**Exercise:** Go through the data below and gather each line containing "nettoyage".

**Entries provided:**
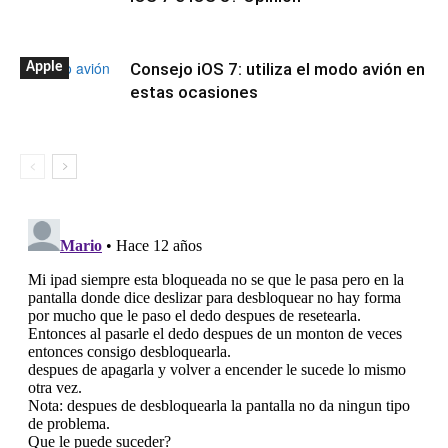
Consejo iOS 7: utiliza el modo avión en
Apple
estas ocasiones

---

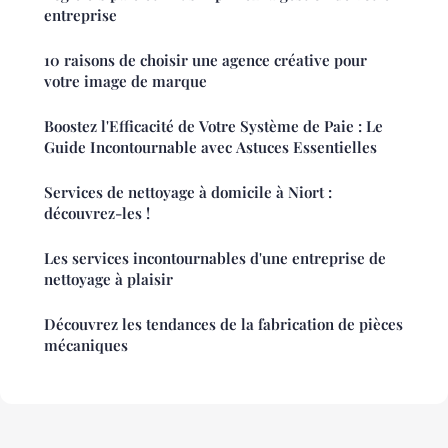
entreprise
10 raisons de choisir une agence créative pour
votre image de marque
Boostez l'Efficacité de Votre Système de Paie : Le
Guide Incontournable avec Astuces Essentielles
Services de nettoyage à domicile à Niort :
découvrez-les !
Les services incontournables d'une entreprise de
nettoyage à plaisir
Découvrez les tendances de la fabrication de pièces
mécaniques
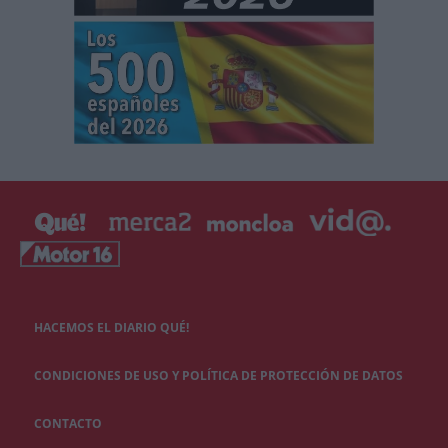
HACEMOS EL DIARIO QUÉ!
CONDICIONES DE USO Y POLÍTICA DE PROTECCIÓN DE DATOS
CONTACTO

--

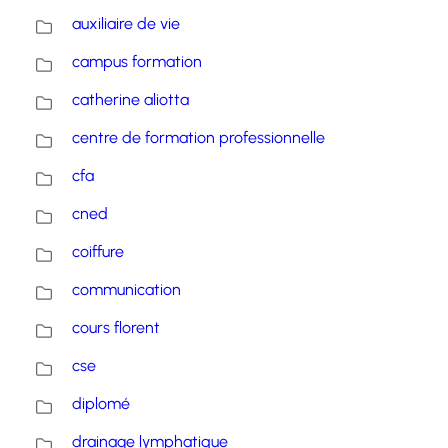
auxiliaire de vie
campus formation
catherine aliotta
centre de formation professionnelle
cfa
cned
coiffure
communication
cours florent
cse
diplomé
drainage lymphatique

**Task output:**
Services de nettoyage à domicile à Niort :
nettoyage à plaisir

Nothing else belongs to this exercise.